Why progressives need to understand that free speech does not only protect friendly speech
By now, I’m sure many know about the “Draw Mohammed” contest in Texas that ended in a shooting. Pamela Geller and her organization (American Freedom Defense Initiative) held a “contest” for ten-thousand dollars to anyone who could draw an image of Mohammed. Oddly enough, there are many on the left and the right who disagreed with Geller’s tactics, and are attacking her and her group for what they were doing.
While Geller and her hate group are clearly provocative in their tactics, I disagree with those who say that Geller and her group should not have held the contest. I know many of my progressive friends and colleagues will disagree with my opinion, but I think Geller and her group had every right to do what they did.
What Geller did was in bad taste, certainly, but the First Amendment does not just protect friendly speech.

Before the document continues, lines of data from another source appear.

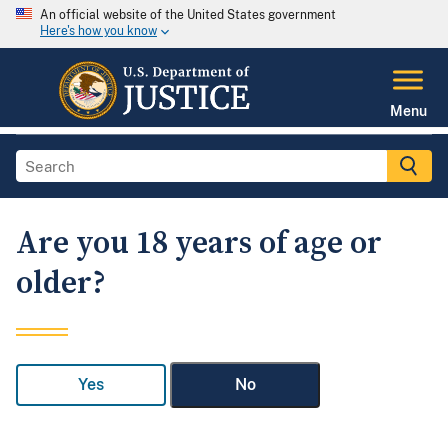
An official website of the United States government
Here's how you know
Menu
Are you 18 years of age or
older?
Yes
No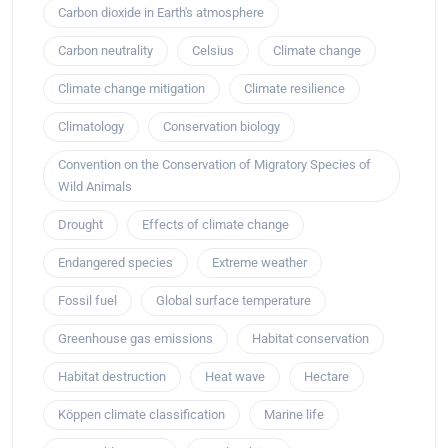
Carbon dioxide in Earth's atmosphere
Carbon neutrality
Celsius
Climate change
Climate change mitigation
Climate resilience
Climatology
Conservation biology
Convention on the Conservation of Migratory Species of
Wild Animals
Drought
Effects of climate change
Endangered species
Extreme weather
Fossil fuel
Global surface temperature
Greenhouse gas emissions
Habitat conservation
Habitat destruction
Heat wave
Hectare
Köppen climate classification
Marine life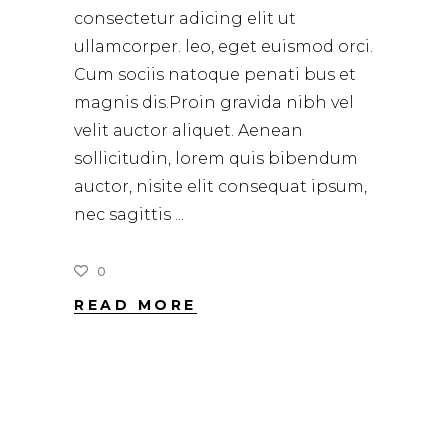
consectetur adicing elit ut
ullamcorper. leo, eget euismod orci.
Cum sociis natoque penati bus et
magnis dis.Proin gravida nibh vel
velit auctor aliquet. Aenean
sollicitudin, lorem quis bibendum
auctor, nisite elit consequat ipsum,
nec sagittis
0
READ MORE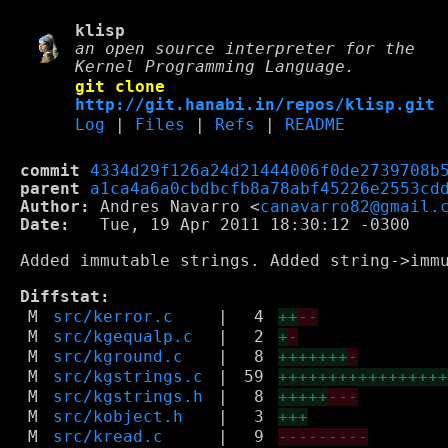
klisp
an open source interpreter for the
Kernel Programming Language.
git clone
http://git.hanabi.in/repos/klisp.git
Log
|
Files
|
Refs
|
README
commit
4334d29f126a24d21444006f0de2739708b
parent
a1ca4a6a0cbdbcfb8a78abf45226e2553cd
Author:
 Andres Navarro <
canavarro82@gmail.
Date:
   Tue, 19 Apr 2011 18:30:12 -0300

Added immutable strings. Added string->imm
Diffstat:
M
src/kerror.c
|
4
++
--
M
src/kgequalp.c
|
2
+
-
M
src/kground.c
|
8
+++++++
-
M
src/kgstrings.c
|
59
++++++++++++++++
M
src/kgstrings.h
|
8
+++++
---
M
src/kobject.h
|
3
+++
M
src/kread.c
|
9
---------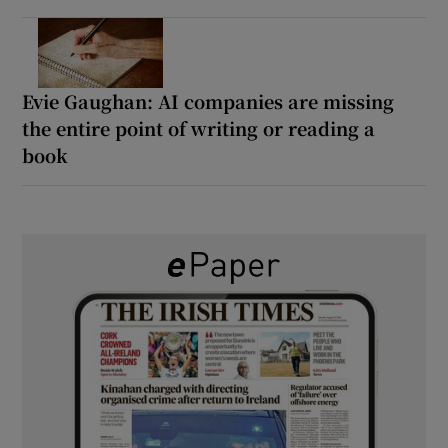
Evie Gaughan: AI companies are missing
the entire point of writing or reading a
book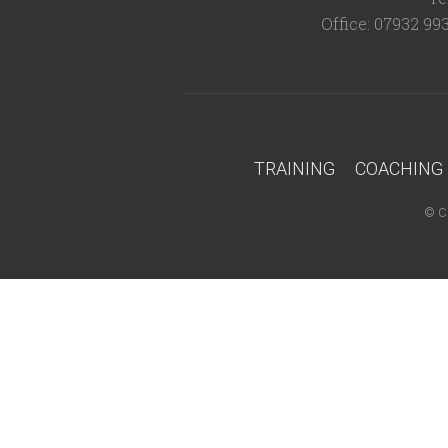
Office: 07932 99
TRAINING
COACHING
©
C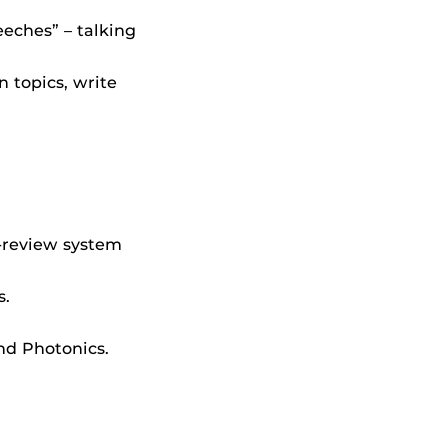
eches” – talking
n topics, write
-review system
s.
nd Photonics.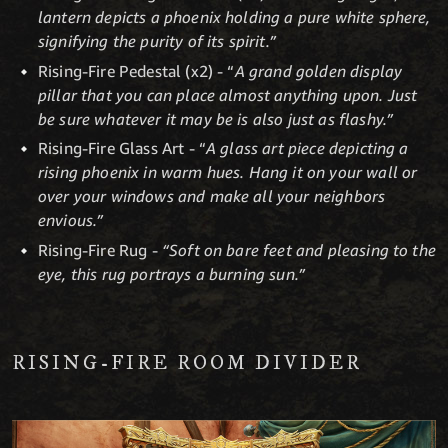
lantern depicts a phoenix holding a pure white sphere,
signifying the purity of its spirit.”
Rising-Fire Pedestal (x2) - “
A grand golden display
pillar that you can place almost anything upon. Just
be sure whatever it may be is also just as flashy.”
Rising-Fire Glass Art - “
A glass art piece depicting a
rising phoenix in warm hues. Hang it on your wall or
over your windows and make all your neighbors
envious.”
Rising-Fire Rug -
“Soft on bare feet and pleasing to the
eye, this rug portrays a burning sun.”
RISING-FIRE ROOM DIVIDER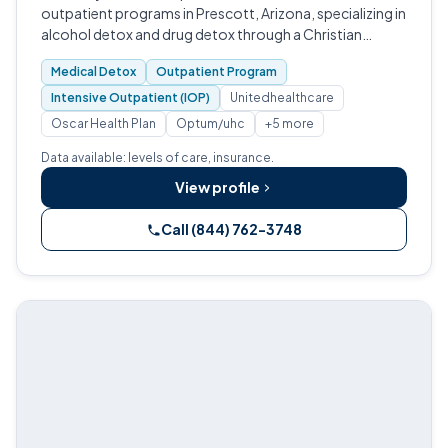
outpatient programs in Prescott, Arizona, specializing in
alcohol detox and drug detox through a Christian
discipleship model.
Medical Detox
Outpatient Program
Intensive Outpatient (IOP)
Unitedhealthcare
Oscar Health Plan
Optum/uhc
+5 more
Data available: levels of care, insurance.
View profile
Call (844) 762-3748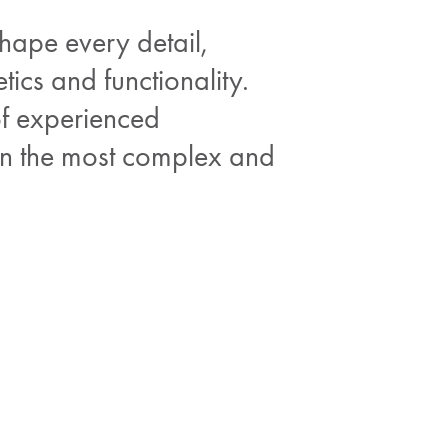
shape every detail,
tics and functionality.
of experienced
ven the most complex and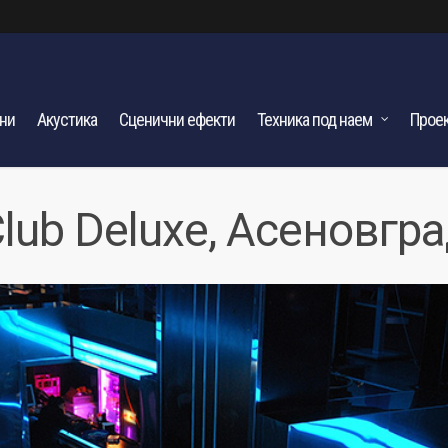
ани
Акустика
Сценични ефекти
Техника под наем
Прое
lub Deluxe, Асеновгр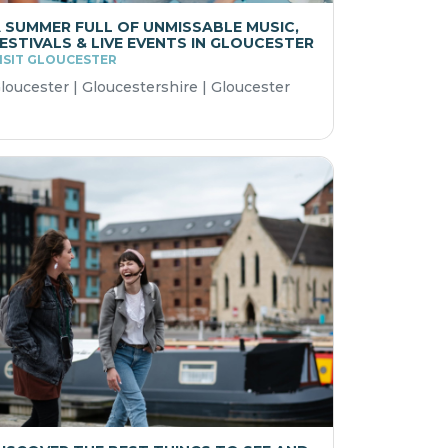
 SUMMER FULL OF UNMISSABLE MUSIC,
ESTIVALS & LIVE EVENTS IN GLOUCESTER
ISIT GLOUCESTER
loucester | Gloucestershire | Gloucester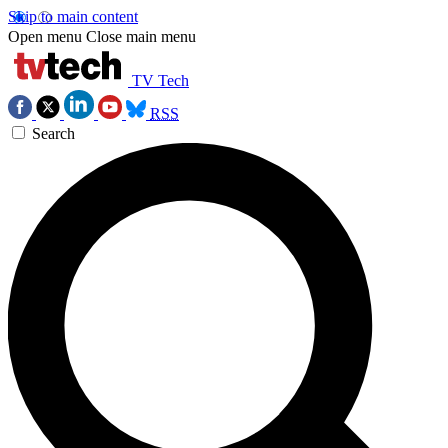
Skip to main content
Open menu
Close main menu
TV Tech
RSS
Search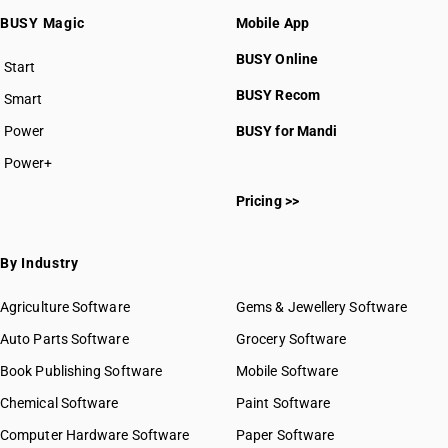
BUSY Magic
Mobile App
BUSY Online
Start
BUSY plan
BUSY Recom
Smart
Power
BUSY for Mandi
Power+
Pricing >>
By Industry
Agriculture Software
Gems & Jewellery Software
Auto Parts Software
Grocery Software
Book Publishing Software
Mobile Software
Chemical Software
Paint Software
Computer Hardware Software
Paper Software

Offensive speech is to be protected to, even if this speech is meant to be provocative toward others.
Bill O’Reilly is one of the main figures on the right to criticize Geller and her group for what they were doing. Honestly, I expected an outpouring of support from the right, but the support has been mixed. O’Reilly has said that what Geller did was “stupid” and that she is merely poking Muslims for a negative reaction.
While, that might be true, it doesn’t mean we can’t be “provocative” to members of another religion. Geller and her group has every right to be provocative towards Muslims, and in no way should progressives make the case that “provocative” speech in this case is not warranted.
I understand Muslims are not a powerful group in America, and that Geller did what she did in pure hatred to Muslims alone. If someone asked Geller what her opinion on Piss Christ is, odds are she wouldn’t be in favor of it. That is beside the point, however.
While I don’t follow the philosophy of unnecessary provocation, freedom of speech protects many aspects of speech, including provocative speech. My problem with O’Reilly attacking Geller is not that I think Geller or her group are great. It’s a precedent issue.
If we say that we should not allow provocative speech against Muslims, why should it stop there? If we can’t criticize one religion with provocative speech, why not all the others? What’s to stop Christians, who love to play the victim, from making the case that their doctrine and beliefs cannot be criticized? Nothing.
There is a slippery slope here. While Geller did what she did in bad taste, she still has every right to do what she did. We should not allow insulting religion to be separate from the First Amendment. That opens a can-of worms that would do much more harm than good.